[Opening Input section]

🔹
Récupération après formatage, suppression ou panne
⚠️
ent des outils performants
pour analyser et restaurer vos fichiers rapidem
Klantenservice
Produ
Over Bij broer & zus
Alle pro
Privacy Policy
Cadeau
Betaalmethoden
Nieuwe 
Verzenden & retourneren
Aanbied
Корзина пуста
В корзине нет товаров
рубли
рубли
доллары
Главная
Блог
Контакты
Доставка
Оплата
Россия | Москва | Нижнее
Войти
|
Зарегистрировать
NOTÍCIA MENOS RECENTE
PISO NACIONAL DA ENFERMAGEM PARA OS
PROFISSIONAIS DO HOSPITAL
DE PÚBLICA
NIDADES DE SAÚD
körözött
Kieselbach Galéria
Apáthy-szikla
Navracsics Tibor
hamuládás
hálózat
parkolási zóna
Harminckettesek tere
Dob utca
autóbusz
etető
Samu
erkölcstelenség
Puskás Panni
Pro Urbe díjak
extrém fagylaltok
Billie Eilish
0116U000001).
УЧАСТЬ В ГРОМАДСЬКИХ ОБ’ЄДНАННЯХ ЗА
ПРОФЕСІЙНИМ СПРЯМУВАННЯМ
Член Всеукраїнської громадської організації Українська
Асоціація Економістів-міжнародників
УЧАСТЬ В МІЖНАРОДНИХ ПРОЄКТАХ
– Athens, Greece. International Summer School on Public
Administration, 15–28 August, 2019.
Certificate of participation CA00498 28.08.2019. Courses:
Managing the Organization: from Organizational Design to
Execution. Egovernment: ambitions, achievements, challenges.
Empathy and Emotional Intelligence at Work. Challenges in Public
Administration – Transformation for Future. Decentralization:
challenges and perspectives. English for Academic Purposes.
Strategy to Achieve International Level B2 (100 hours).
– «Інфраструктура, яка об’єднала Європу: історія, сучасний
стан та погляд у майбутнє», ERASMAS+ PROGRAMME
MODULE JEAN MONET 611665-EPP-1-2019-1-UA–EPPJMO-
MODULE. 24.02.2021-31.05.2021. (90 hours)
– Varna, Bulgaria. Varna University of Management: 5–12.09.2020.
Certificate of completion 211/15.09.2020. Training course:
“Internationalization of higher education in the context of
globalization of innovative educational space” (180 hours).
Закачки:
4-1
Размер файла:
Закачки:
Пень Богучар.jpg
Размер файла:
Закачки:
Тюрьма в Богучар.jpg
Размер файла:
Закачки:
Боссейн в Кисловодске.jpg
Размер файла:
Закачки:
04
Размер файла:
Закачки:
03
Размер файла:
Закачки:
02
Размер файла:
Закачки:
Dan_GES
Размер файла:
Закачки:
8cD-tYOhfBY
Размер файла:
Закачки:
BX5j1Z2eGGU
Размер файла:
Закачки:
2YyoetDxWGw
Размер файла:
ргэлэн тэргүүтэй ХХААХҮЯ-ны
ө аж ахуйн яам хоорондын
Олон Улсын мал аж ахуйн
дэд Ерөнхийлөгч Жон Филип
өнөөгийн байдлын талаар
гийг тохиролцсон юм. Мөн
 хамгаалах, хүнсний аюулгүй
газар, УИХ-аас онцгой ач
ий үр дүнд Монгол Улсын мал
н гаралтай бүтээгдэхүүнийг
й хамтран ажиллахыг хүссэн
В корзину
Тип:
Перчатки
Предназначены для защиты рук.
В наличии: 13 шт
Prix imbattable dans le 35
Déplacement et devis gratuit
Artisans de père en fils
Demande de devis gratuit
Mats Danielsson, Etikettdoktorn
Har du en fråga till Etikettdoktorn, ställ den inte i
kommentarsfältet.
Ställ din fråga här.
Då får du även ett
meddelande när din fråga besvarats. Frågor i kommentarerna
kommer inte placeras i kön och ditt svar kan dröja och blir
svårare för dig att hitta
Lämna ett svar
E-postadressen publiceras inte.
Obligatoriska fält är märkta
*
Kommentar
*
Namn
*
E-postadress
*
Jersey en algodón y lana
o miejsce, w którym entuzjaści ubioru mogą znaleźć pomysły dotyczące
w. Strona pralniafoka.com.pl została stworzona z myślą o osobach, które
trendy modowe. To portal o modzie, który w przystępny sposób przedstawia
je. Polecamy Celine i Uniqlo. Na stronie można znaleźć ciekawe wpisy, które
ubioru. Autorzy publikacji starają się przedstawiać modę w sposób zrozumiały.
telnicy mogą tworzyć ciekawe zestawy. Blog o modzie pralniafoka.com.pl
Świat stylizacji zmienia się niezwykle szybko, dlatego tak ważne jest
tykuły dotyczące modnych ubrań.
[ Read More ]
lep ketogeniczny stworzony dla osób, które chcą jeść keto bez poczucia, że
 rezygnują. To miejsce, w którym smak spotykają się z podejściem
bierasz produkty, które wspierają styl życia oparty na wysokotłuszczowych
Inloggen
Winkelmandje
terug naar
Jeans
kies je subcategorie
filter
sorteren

[Closing Input section]

Exercise directions: Find every line in the records that contains the word "znaleźć"; copy those lines.

Answer to this task:
o miejsce, w którym entuzjaści ubioru mogą znaleźć pomysły dotyczące
je. Polecamy Celine i Uniqlo. Na stronie można znaleźć ciekawe wpisy, które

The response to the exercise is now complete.